Retour au festival lausannois. Sentant l’odeur du soufre, le Groupe vaudois de philosophie, approché par les organisateurs, n’a pas souhaité se joindre à l’événement. «Nous aimons décloisonner la philosophie, mais la réputation de Nouvelle Acropole nous déplaît. Les intentions de l’événement sont peu claires et nous laissent perplexes. C’est donc par méfiance que nous avons décliné», confirme David André, président du groupe. Loin de ces considérations, Jean-François Buisson, président de Nouvelle Acropole Suisse, préfère parler de l’événement à venir. «Les éditions zurichoises ont connu de belles affluences, ce qui nous a poussés à vouloir tenir une Nuit de la philosophie en Suisse romande. L’événement s’adresse à tous ceux qui désirent mieux comprendre le monde et mieux se connaître. Nous proposons un regard critique sur le monde et sur les événements qui le composent.»
Et quid des soupçons de dérive sectaire? «Ce ne sont que des fake news et des rumeurs. Nous avons eu des problèmes en France, qui sont le résultat d’une ignorance importante. Nous nous intéressons à l’éclectisme et aux valeurs universelles, c’est tout sauf sectaire! Je suis très à l’aise avec tout ça, mais j’en ai un peu soupé de ces histoires. Ce qui m’intéresse, c’est ce qu’on fait: lutter pour la paix», poursuit Jean-François Buisson, qui tout au plus accepte le terme d’ésotérisme, «au sens de comprendre ce qui se cache derrière les apparences».
Reste les soutiens de la manifestation. Que pensent-ils du mouvement derrière la Nuit de la philosophie? Un brin embarrassée, Anne Niederoest, directrice de la communication de Payot Libraire, confesse que nous lui apprenons la chose. «Nous faisons toujours des recherches sur nos nouveaux partenariats à la première prise de contact, celle qui nous permet de décider si nous donnons suite à une proposition. Dans nos souvenirs, il n’était pas mentionné Nouvelle Acropole, mais uniquement Nuit de la philosophie.»

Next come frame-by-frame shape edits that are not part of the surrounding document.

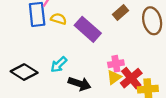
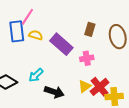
brown rectangle: (121, 12) -> (90, 29), turned -32
pink cross: (116, 64) -> (87, 58), moved

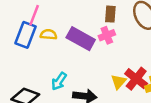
blue rectangle: (17, 31) -> (25, 35), turned 40
pink cross: (87, 58) -> (107, 35), moved

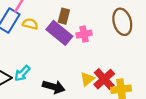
brown rectangle: (110, 14) -> (64, 16), moved
cyan arrow: (59, 81) -> (22, 73), moved

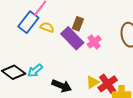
pink cross: (84, 34) -> (94, 42), turned -32

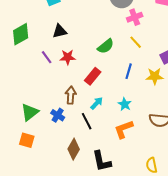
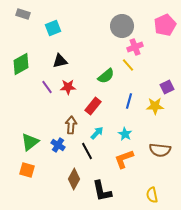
yellow line: (136, 42) -> (128, 65), moved

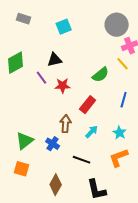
gray rectangle: (23, 14) -> (24, 19), moved
cyan square: (53, 28) -> (64, 27), moved
purple line: (47, 87) -> (42, 78), moved
black line: (87, 151) -> (82, 160), moved, turned -42
brown diamond: (74, 179) -> (56, 185), moved

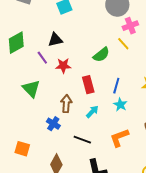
blue line: (124, 100) -> (116, 86), moved
red rectangle: (88, 105) -> (88, 85), turned -54
cyan star: (120, 133) -> (120, 105), moved
green triangle: (25, 141) -> (31, 89), moved, turned -36

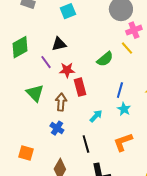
red rectangle: (88, 85) -> (80, 87), moved
brown arrow: (66, 104) -> (61, 102), moved
black line: (82, 140) -> (86, 144), turned 54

Du côté du Pour-cent culturel Migros, on indique soutenir le projet, qui a su convaincre, plus que l’organisation qu’il y a derrière.
Encadré :
«Emprise et ruptures familiales»
À Paris, la Mission interministérielle de vigilance et de lutte contre les dérives sectaires (Miviludes) est «très attentive» aux activités du mouvement. Sa secrétaire générale, Anne Josso, précise que l’organisation de la Nouvelle Acropole est fortement hiérarchisée. Quant à sa démarche ésotérique, elle est le syncrétisme de diverses traditions religieuses.
Dans certains textes, elle évoque la croyance en la transmigration des âmes ainsi qu’en la possibilité d’établir des contacts médiumniques avec les «Maîtres», les guides de l’humanité.
Nouvelle Acropole développe également une théorie selon laquelle des races se sont succédé dans l’histoire, poursuit Anne Josso, qui pointe aussi du doigt toutes les activités que propose le mouvement.
«L’attention portée aux nouveaux venus est souvent suivie d’une demande pressante d’engagement à suivre de nouvelles conférences puis à s’impliquer dans la vie du groupe, en même temps qu’à changer de comportement en forçant sa nature et à se modifier.
Si la Nouvelle Acropole met aujourd’hui en avant un message de tolérance et d’ouverture, la Miviludes a reçu encore récemment des interrogations liées au prosélytisme dont fait preuve le mouvement envers la communauté scolaire et estudiantine et des témoignages inquiétants qui font état d’une emprise importante, accompagnée de ruptures familiales et d’un désengagement professionnel.
Ces éléments incitent à la vigilance.»